Cite as: https://hdl.handle.net/11858/00-001M-0000-0024-DA9C-F
Abstract
Micromolar concentrations of β-amyloid (Aβ), a 40/42-amino-acid-long proteolytic fragment (Aβ1–40/42) of the amyloid precursor protein, was shown previously to play a crucial role in pathogenesis of Alzheimer's disease. We used the Xenopus oocyte expression system to investigate specific effects of micromolar concentrations of Aβ1–42 on the neurotransmitter transporters for γ-aminobutyric acid (GABA), GAT1, and for the excitatory amino acid glutamate, EAAC1, which are driven by the transmembrane Na+ gradient that is regulated by the Na+,K+-ATPase. Brief treatment with Aβ1–42, up to 80 min, leads to a significant inhibition of ion translocation by the Na+,K+-ATPase (30–40%); also glutamate uptake is inhibited (20%) while GABA uptake is not affected. Since reduced glutamate uptake will result in elevated, neurotoxic concentrations of extracellular glutamate, we investigated the effects of Aβ1–42 and the smaller fragments, Aβ12–28 and Aβ25–35, on EAAC1 in more detail. Prolonged incubation in 1 μM Aβ1–42 leads to further, strong inhibition of glutamate uptake and EAAC1-mediated current (after 4 h inhibition amounts to more than 80%). Aβ12–28 is less effective with 50% inhibition after 4 h of incubation at 20 μM. Aβ1–42 and Aβ12–28 affect EAAC1-mediated current to a similar extent as the rate of glutamate uptake. The effects on EAAC1-mediated current are irreversible if Aβ were applied for longer time periods. Peptides directly microinjected into the oocyte are ineffective suggesting that the observed effect were mediated by extracellular proteins. Aβ25–35 hardly affects EAAC1-mediated current or glutamate uptake.
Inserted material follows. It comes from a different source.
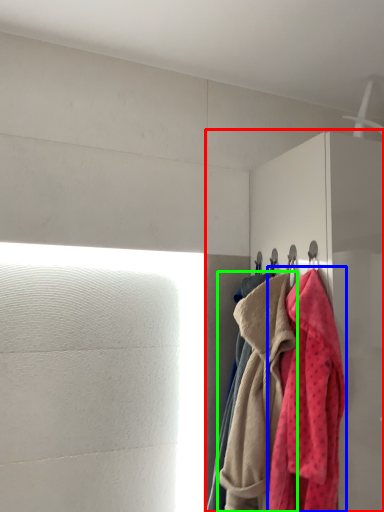 Question: Which object is positioned farthest from dresser (highlighted by a red box)? Select from towel (highlighted by a blue box) and towel (highlighted by a green box).

Choices:
 (A) towel
 (B) towel

Answer: (B) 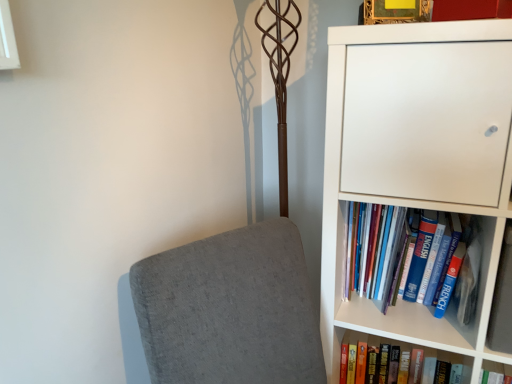 The image size is (512, 384). In order to click on hardcover book at lower right, which is the 1th book in bottom-to-top order in this screenshot , I will do `click(411, 349)`.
The results demonstrate that Aβ specifically inhibits the Na+,K+ pump and EAAC1. The domain between amino acids 12 and 28 of Aβ seems to play a crucial role for inhibition of EAAC1. The inhibition of EAAC1 by neurotoxic, elevated extracellular glutamate levels may contribute to Alzheimer's pathogenesis.